- TASK ITEM -
Go through the entries below and copy each line that holds the word "Apply".

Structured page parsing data

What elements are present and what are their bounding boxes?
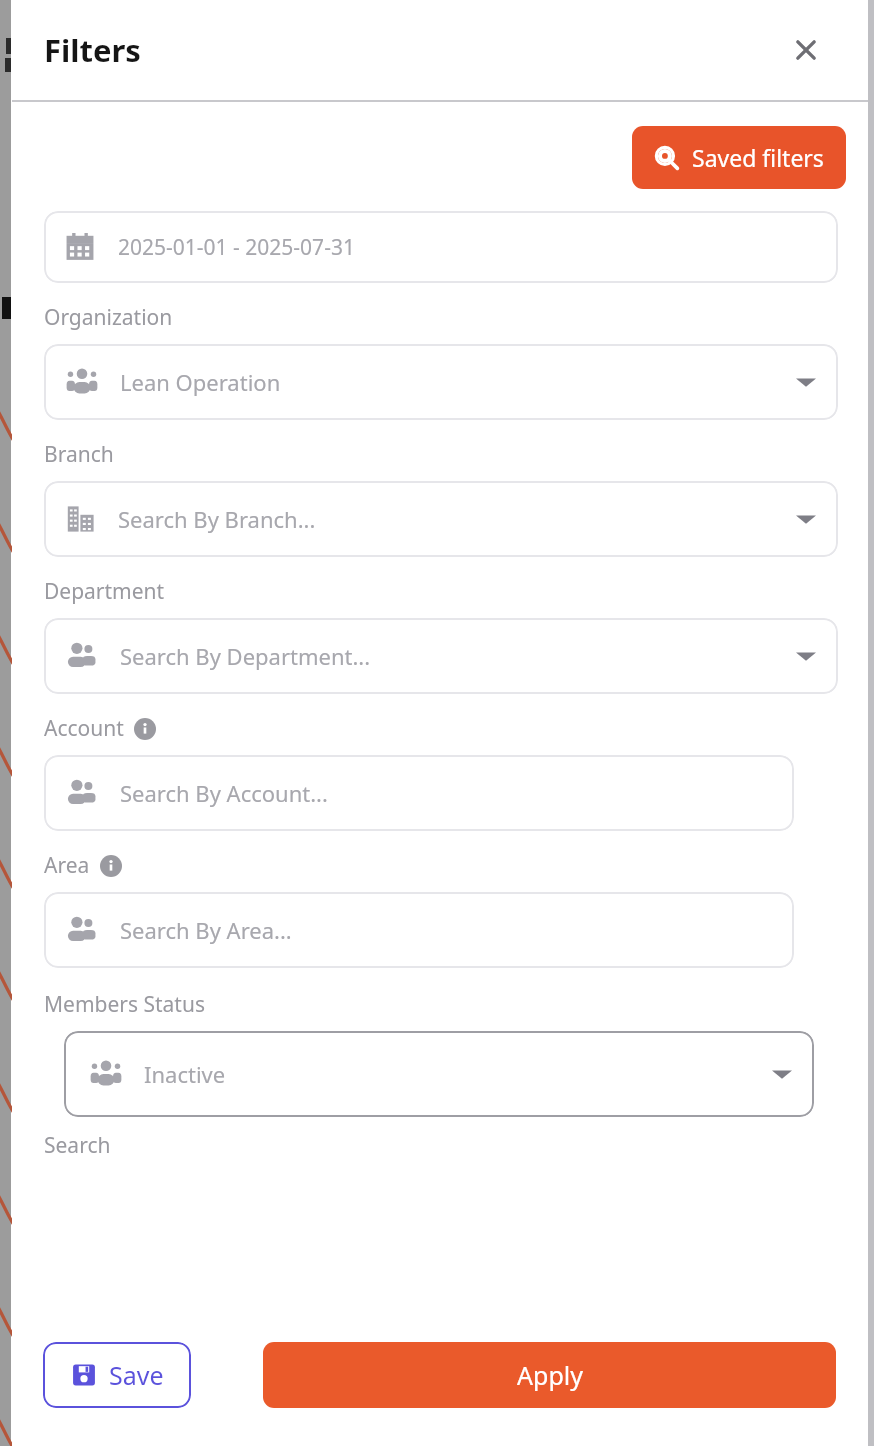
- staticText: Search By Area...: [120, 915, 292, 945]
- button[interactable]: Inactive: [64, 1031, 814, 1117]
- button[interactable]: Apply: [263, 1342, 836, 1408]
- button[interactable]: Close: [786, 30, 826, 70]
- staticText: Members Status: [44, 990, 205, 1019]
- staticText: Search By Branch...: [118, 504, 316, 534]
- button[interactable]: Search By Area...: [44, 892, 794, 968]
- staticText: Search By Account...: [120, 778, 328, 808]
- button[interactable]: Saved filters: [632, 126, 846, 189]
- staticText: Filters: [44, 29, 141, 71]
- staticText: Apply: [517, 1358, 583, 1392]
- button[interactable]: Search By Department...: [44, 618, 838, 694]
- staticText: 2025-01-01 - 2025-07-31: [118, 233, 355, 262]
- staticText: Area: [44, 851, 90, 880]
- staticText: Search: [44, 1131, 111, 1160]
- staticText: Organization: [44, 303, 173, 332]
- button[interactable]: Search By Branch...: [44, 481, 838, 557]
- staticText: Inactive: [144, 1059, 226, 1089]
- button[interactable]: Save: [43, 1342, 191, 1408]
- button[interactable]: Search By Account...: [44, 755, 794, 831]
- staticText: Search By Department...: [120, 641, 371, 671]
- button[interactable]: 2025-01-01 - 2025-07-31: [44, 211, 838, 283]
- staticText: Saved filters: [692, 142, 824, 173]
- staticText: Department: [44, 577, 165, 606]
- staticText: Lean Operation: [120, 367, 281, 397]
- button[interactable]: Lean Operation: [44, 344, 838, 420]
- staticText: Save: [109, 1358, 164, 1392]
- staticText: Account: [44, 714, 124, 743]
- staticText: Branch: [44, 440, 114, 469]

---

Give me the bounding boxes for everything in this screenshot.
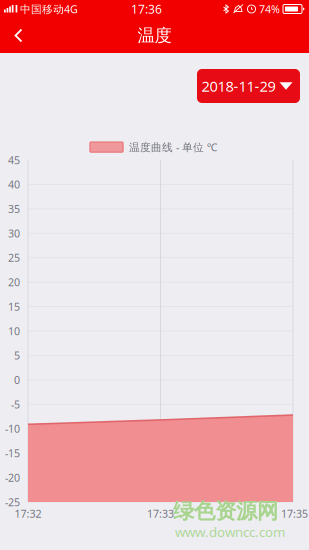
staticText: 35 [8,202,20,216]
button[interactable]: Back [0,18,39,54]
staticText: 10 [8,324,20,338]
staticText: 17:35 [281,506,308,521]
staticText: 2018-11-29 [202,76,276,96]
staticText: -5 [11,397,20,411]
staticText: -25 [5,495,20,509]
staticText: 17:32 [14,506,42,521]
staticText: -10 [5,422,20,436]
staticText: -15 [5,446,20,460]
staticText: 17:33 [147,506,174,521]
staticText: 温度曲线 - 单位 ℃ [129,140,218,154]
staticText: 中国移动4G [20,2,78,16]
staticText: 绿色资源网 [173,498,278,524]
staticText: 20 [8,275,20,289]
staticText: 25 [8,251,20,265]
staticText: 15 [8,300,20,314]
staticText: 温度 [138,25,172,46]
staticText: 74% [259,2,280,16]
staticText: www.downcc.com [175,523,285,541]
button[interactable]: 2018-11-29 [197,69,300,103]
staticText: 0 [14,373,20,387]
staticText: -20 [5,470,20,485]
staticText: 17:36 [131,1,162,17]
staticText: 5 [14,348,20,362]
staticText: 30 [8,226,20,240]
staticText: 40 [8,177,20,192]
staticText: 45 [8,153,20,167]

- EXERCISE ANSWER -
- button[interactable]: Apply: [263, 1342, 836, 1408]
- staticText: Apply: [517, 1358, 583, 1392]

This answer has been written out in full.